La quatrième partie décrit « l’Arabie séoudite de 1928 à 1945 » :
une modernisation maintenant la religion, les premiers contrats avec
les sociétés pétrolières américaines plus qu’avec les anglaises, une nonimplication
au cours de la Seconde Guerre mondiale lors de la révolte
irakienne anti-britannique, l’entrevue d’Ibn Séoud avec Roosevelt, ce
qui va orienter la politique étrangère du royaume.
La cinquième partie (1945-1953) décrit « l’Arabie Séoudite bastion
avancé de l’hémisphère Occidental ». Alors entre le développement de
l’enseignement et des infrastructures financées par les pétro-dollars
plus que par les pétro-sterlings, et l’inclusion par les Américains de
l’Arabie dans sa zone de défense lors de la Guerre froide. Mais l’unité
arabe n’est plus poursuivie alors que les changements de leaders, de
régimes et d’idéologie bouleversent la plupart des autres pays arabes.
Le royaume fait jouer la concurrence technologique internationale pour
poursuivre sa modernisation, dans le strict respect de la tradition
coranique. Ibn Séoud meurt le 9 novembre 1953, laissant le pouvoir à
son fils Saud.
SAUD IBN ABDUL AZIZ (1902-1953-1964-1969) (1902-1953-1964-1969)
Lors de l’ascension politique et géographique d’Ibn Séoud, l’Arabie
avait été l’un des très rares pays musulmans, avec la Turquie, la Perse
et l’Afghanistan, à ne pas avoir subi une domination coloniale directe.
Mais après la Seconde Guerre mondiale ces pays accèdent à
l’indépendance et subissent des mutations profondes : croissance
démographique et expansion urbaine, montée en puissance des jeunes
(des étudiants), prise du pouvoir par des militaires, les «Officiers libres»,
Guerre froide entre les USA et l’URSS qui permettra à ces pays de
desserrer leurs liens avec l’Occident, apparition de nouvelles strates
LIVRES
227 Géostratégiques N°7 – Avril 2005
sociales négociants, fonctionnaires, entrepreneurs, professions libérales.

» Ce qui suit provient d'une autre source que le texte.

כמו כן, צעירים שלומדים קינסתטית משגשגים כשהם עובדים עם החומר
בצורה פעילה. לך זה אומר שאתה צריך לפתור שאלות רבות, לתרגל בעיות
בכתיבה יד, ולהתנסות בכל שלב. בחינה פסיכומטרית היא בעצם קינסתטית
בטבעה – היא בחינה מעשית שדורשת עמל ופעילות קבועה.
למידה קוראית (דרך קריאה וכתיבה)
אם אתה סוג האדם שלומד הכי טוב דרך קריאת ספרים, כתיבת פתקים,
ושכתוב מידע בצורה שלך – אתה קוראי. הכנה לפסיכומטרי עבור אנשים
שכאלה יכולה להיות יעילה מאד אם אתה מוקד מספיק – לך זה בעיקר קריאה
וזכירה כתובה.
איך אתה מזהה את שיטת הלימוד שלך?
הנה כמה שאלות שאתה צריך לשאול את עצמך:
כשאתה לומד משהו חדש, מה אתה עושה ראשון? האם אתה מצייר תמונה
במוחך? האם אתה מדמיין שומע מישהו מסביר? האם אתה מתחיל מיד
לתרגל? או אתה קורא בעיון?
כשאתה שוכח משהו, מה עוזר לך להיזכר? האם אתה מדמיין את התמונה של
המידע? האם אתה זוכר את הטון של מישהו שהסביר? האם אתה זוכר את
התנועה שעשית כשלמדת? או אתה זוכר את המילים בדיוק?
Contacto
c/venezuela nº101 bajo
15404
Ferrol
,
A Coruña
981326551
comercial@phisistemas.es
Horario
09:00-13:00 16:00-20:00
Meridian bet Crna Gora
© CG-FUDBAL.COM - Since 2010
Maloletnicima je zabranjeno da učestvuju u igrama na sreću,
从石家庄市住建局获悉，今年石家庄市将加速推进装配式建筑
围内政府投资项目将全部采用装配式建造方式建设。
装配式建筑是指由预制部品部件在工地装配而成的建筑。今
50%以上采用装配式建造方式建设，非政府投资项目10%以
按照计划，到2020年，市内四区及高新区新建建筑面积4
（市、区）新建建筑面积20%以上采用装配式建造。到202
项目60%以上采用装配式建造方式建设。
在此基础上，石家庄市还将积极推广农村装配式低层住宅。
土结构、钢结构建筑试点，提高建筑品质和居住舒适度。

Ainsi se produisent de profondes transformations dans l’ensemble du
Moyen Orient dépassant en vitesse celles de l’Arabie Séoudite.
Abandonnant l’histoire exclusive de celle-ci, le volume intitulé Le
Roi Saud contient une série de monographies consacrées au « relèvement
de la Turquie », au « Pacte de Bagdad », à « la fondation d’Israël », à «
la révolution égyptienne », au « drame de Suez ». Il ne décrit donc que
les débuts du règne de Saud, de 1953 à 1957, en insistant sur quelques
événements majeurs : l’avènement du nouveau roi selon la volonté d’Ibn
Séoud et son accord avec son frère Fayçal (le 4ème fils) nommé président
du Conseil ; l’affermissement des liens avec l’Amérique par le pétrole de
l’Aramco mais aussi un certain retrait envers elle par la création de la
Saudi Arabia Maritime Tankers (Onassis) pour le transport autonome du
brut, et par le non-soutien américain face au sultanat d’Oman et aux
Anglais dans l’affaire de l’oasis de Buraïmi ; l’exploitation de « l’eau
préhistorique » facteur de sédentarisation des nomades ; la difficile
répartition des redevances pétrolières sur l’ensemble de la population, la
naissance d’un capitalisme financier par certains princes ou certains
entrepreneurs ; les travaux architecturaux du souverain : aménagement
des alentours de la mosquée de la Kaaba, de la mosquée du Prophète à
Médine et aussi palais somptueux, de prestige et de caprice.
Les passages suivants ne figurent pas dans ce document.